Et si Dieu, dès ce monde, en surcroît de l’honneur,
Voulait vous accorder quelque peu de bonheur !
 
Qu’importe que ma fin soit souriante ou triste !
C’est pour ces jeunes fleurs que le vieil arbre existe,
Que la fleur soit donc belle et le fruit généreux :
L’arbre qui les portait sera jugé sur eux.

C’est ainsi, chers enfants, dont l’aspect me rassure,
Que vous serez ma gloire ou bien ma flétrissure.
Étant sortis de moi, vous me devez au moins
D’attester tout mon cœur et d’être mes témoins.
Exerçant sur mon nom la censure et l’envie,
Bien des gens ne sauront de moi que votre vie,
Et si vous n’êtes bons, je serai cru pervers ;
De mensonge et d’orgueil on taxera mes vers,
Et, les effaçant tous, d’un seul coup de faiblesse,
Vous ferez un plomb vil de l’or que je vous laisse.

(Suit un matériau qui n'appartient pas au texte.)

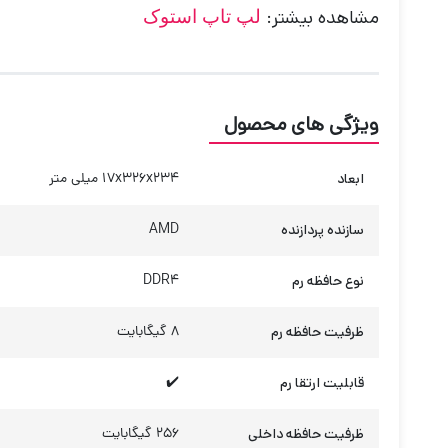
مشاهده بیشتر:
لپ تاپ استوک
ویژگی های محصول
ابعاد
17x326x234 میلی متر
سازنده پردازنده
AMD
نوع حافظه رم
DDR4
ظرفیت حافظه رم
8 گیگابایت
قابلیت ارتقا رم
✔️
ظرفیت حافظه داخلی
256 گیگابایت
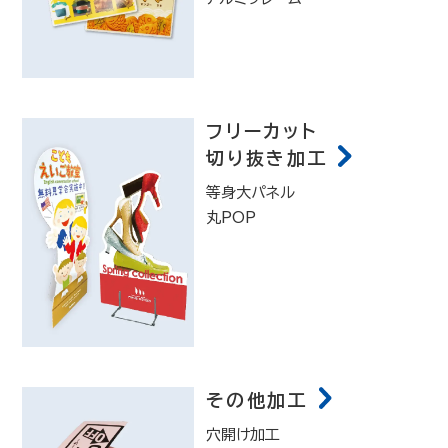
フリーカット
切り抜き加工
等身大パネル
丸POP
その他加工
穴開け加工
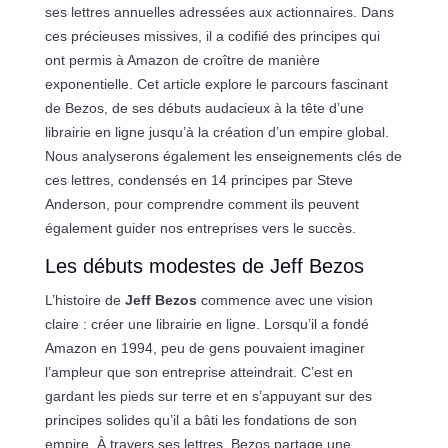
ses lettres annuelles adressées aux actionnaires. Dans
ces précieuses missives, il a codifié des principes qui
ont permis à Amazon de croître de manière
exponentielle. Cet article explore le parcours fascinant
de Bezos, de ses débuts audacieux à la tête d’une
librairie en ligne jusqu’à la création d’un empire global.
Nous analyserons également les enseignements clés de
ces lettres, condensés en 14 principes par Steve
Anderson, pour comprendre comment ils peuvent
également guider nos entreprises vers le succès.
Les débuts modestes de Jeff Bezos
L’histoire de
Jeff Bezos
commence avec une vision
claire : créer une librairie en ligne. Lorsqu’il a fondé
Amazon en 1994, peu de gens pouvaient imaginer
l’ampleur que son entreprise atteindrait. C’est en
gardant les pieds sur terre et en s’appuyant sur des
principes solides qu’il a bâti les fondations de son
empire. À travers ses lettres, Bezos partage une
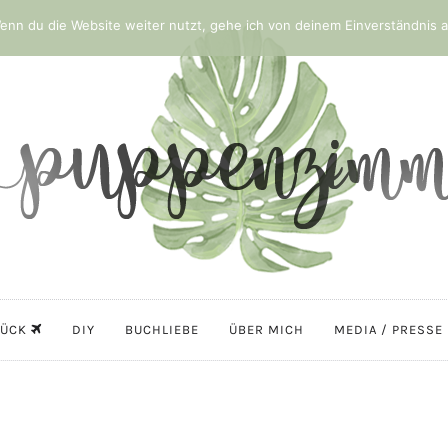
nn du die Website weiter nutzt, gehe ich von deinem Einverständnis a
LÜCK
DIY
BUCHLIEBE
ÜBER MICH
MEDIA / PRESSE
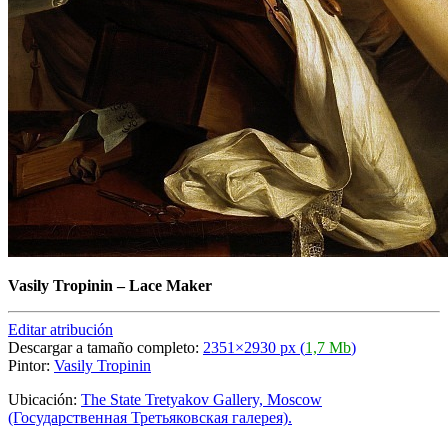
Vasily Tropinin
–
Lace Maker
Editar atribución
Descargar a tamaño completo:
2351×2930 px (
1,7 Mb
)
Pintor:
Vasily Tropinin
Ubicación:
The State Tretyakov Gallery, Moscow
(Государственная Третьяковская галерея).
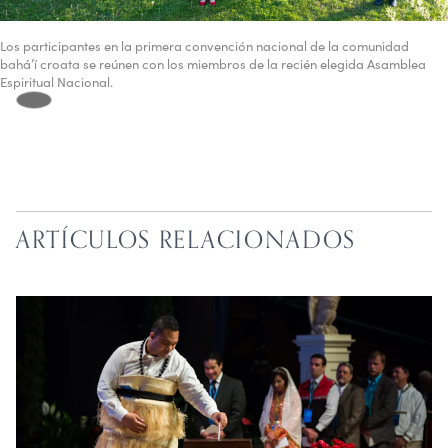
Los participantes en la primera convención nacional de la comunidad
bahá’í croata se reúnen con los miembros de la recién elegida Asamblea
Espiritual Nacional.
ARTÍCULOS RELACIONADOS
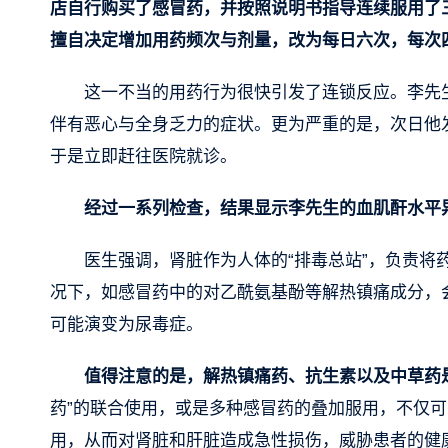
店自行购买了感冒药，并按照说明书指导连续服用了
擅自决定增加用药频次与剂量，改为每日六次，每次
这一不当的用药行为很快引发了连锁反应。李先
伴有恶心与全身乏力的症状。更为严重的是，次日他
于是立即赶往医院就诊。
经过一系列检查，结果显示李先生的血肌酐水平
医生强调，肾脏作为人体的“排毒总站”，负责
况下，如感冒药中的对乙酰氨基酚等解热镇痛成分，
可能演变为尿毒症。
值得注意的是，解热镇痛药、抗生素以及中草药
药”的联合使用，或是多种感冒药的叠加服用，不仅
用，从而对肾脏和肝脏造成急性损伤，威胁患者的健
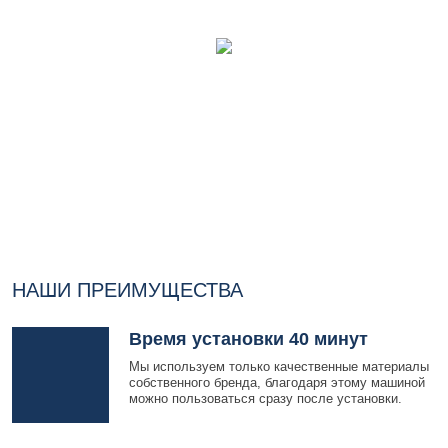
НАШИ ПРЕИМУЩЕСТВА
Время установки 40 минут
Мы используем только качественные материалы
собственного бренда, благодаря этому машиной
можно пользоваться сразу после установки.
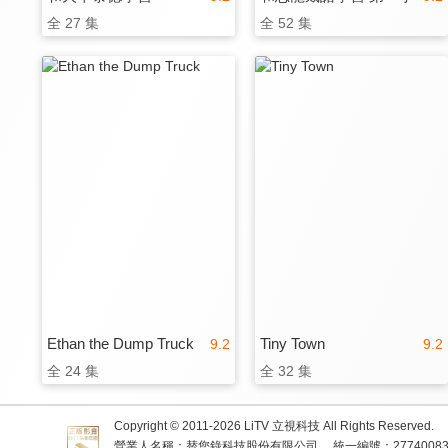
全 27 集
全 52 集
Ethan the Dump Truck
Tiny Town
9.2
9.2
全 24 集
全 32 集
Copyright © 2011-
2026
LiTV 立視科技 All Rights Reserved.
營業人名稱：替您錄科技股份有限公司
統一編號：2774008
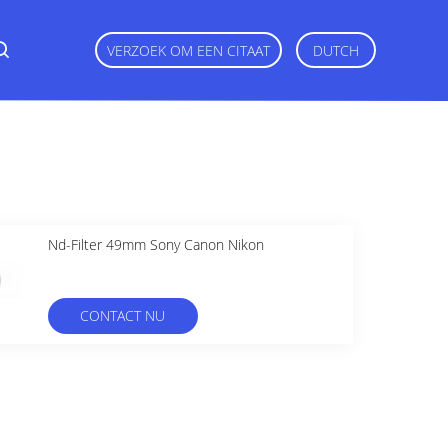
VERZOEK OM EEN CITAAT
DUTCH
Nd-Filter 49mm Sony Canon Nikon
CONTACT NU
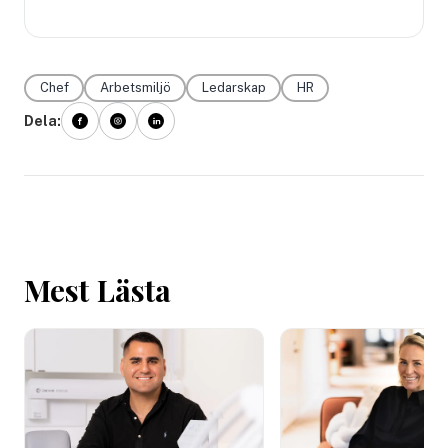
Chef
Arbetsmiljö
Ledarskap
HR
Dela:
Mest Lästa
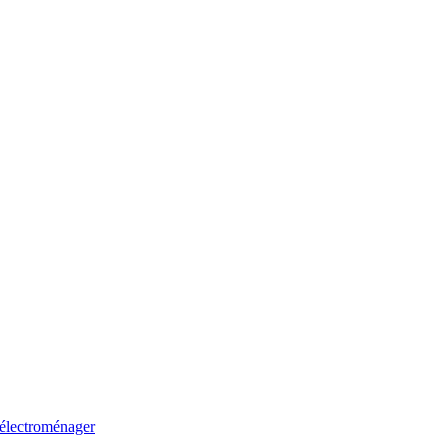
 électroménager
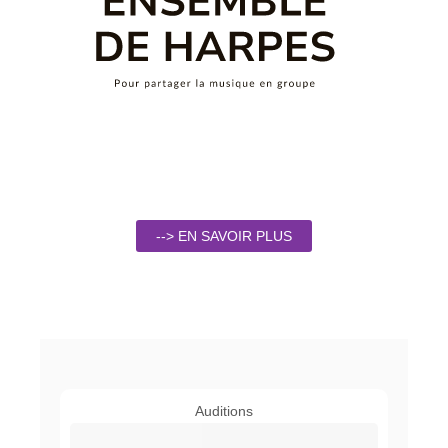
--> EN SAVOIR PLUS
Auditions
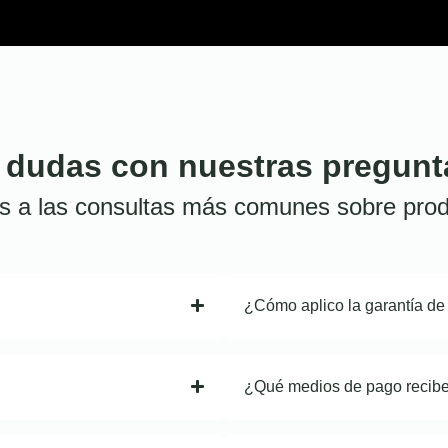
 dudas con nuestras pregunt
s a las consultas más comunes sobre prod
¿Cómo aplico la garantía de
¿Qué medios de pago recib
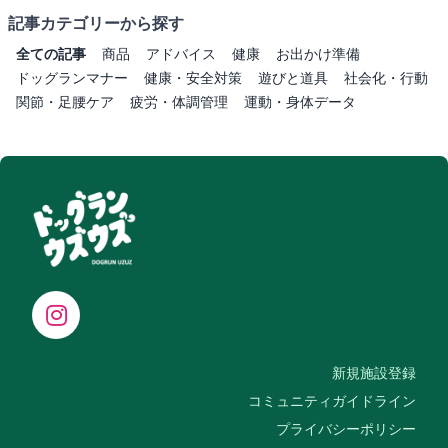
記事カテゴリーから探す
全ての記事
商品
アドバイス
健康
お出かけ準備
ドッグランマナー
健康・安全対策
遊びと道具
社会化・行動
関節・足腰ケア
疲労・体調管理
運動・身体データ
新規施設登録
コミュニティガイドライン
プライバシーポリシー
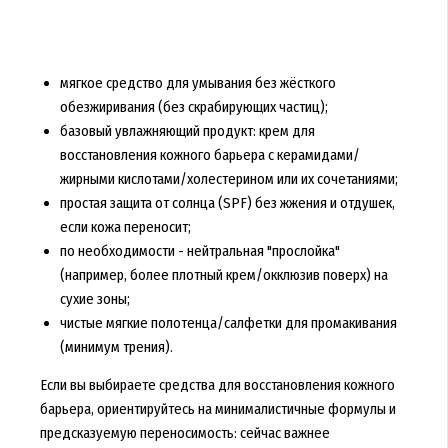
мягкое средство для умывания без жёсткого
обезжиривания (без скрабирующих частиц);
базовый увлажняющий продукт: крем для
восстановления кожного барьера с керамидами/
жирными кислотами/холестерином или их сочетаниями;
простая защита от солнца (SPF) без жжения и отдушек,
если кожа переносит;
по необходимости - нейтральная "прослойка"
(например, более плотный крем/окклюзив поверх) на
сухие зоны;
чистые мягкие полотенца/салфетки для промакивания
(минимум трения).
Если вы выбираете средства для восстановления кожного
барьера, ориентируйтесь на минималистичные формулы и
предсказуемую переносимость: сейчас важнее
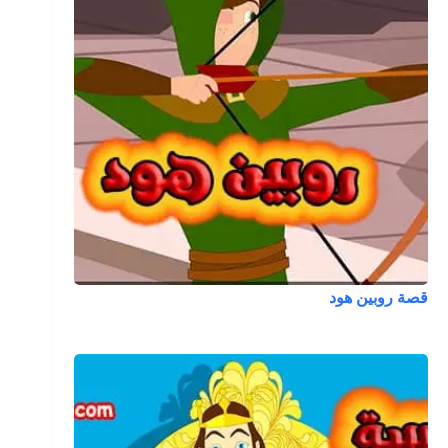
قصة روبين هود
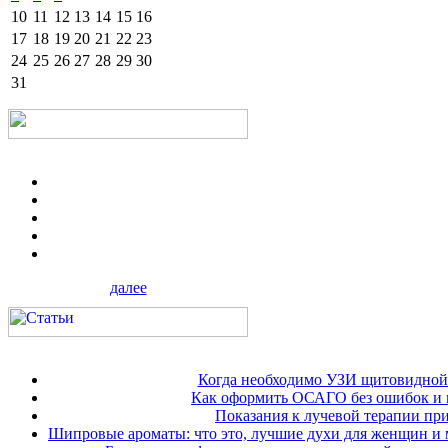
10
11
12
13
14
15
16
17
18
19
20
21
22
23
24
25
26
27
28
29
30
31
далее
Когда необходимо УЗИ щитовидной
Как оформить ОСАГО без ошибок и 
Показания к лучевой терапии при
Шипровые ароматы: что это, лучшие духи для женщин и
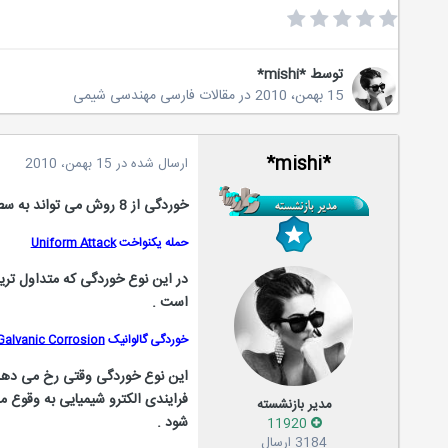
توسط
*mishi*
15 بهمن، 2010
در
مقالات فارسی مهندسی شیمی
*mishi*
ارسال شده در
15 بهمن، 2010
خوردگی از 8 روش می تواند به سطوح فلزی حمله کند . هشت دلیل موجه برای به کارگیری کامپوزیت ها در سازه های نظامی و غیرنظامی . این 8 روش عبارتند از :
حمله یکنواخت
Uniform Attack
در این نوع خوردگی که متداول تر
است .
خوردگی گالوانیک
Galvanic Corrosion
این نوع خوردگی وقتی رخ می دهد که 
فرایندی الکترو شیمیایی به وقوع م
مدیر بازنشسته
شود .
11920
3184 ارسال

Ne me démentez pas ! l’honneur est à ce prix.
Tâchez de valoir mieux que mes meilleurs écrits ;
Et que l’on reconnaisse, en vous regardant vivre,
Que mon cœur sentait bien ce que disait mon livre ;
Que j’avais dans le sang, que j’observai toujours
La fière loyauté qui règne en mes discours ;
Que, si vous marchez droit, c’est en suivant ma trace,
Que ce n’est point hasard, mais vertu de ma race.

Ayez donc devant vous, comme image du bien,
Votre père, toujours, ainsi que j’eus le mien ;
Qu’il soit mort ou proscrit, vivez en sa présence :
L’aïeul vous parlera dans votre conscience.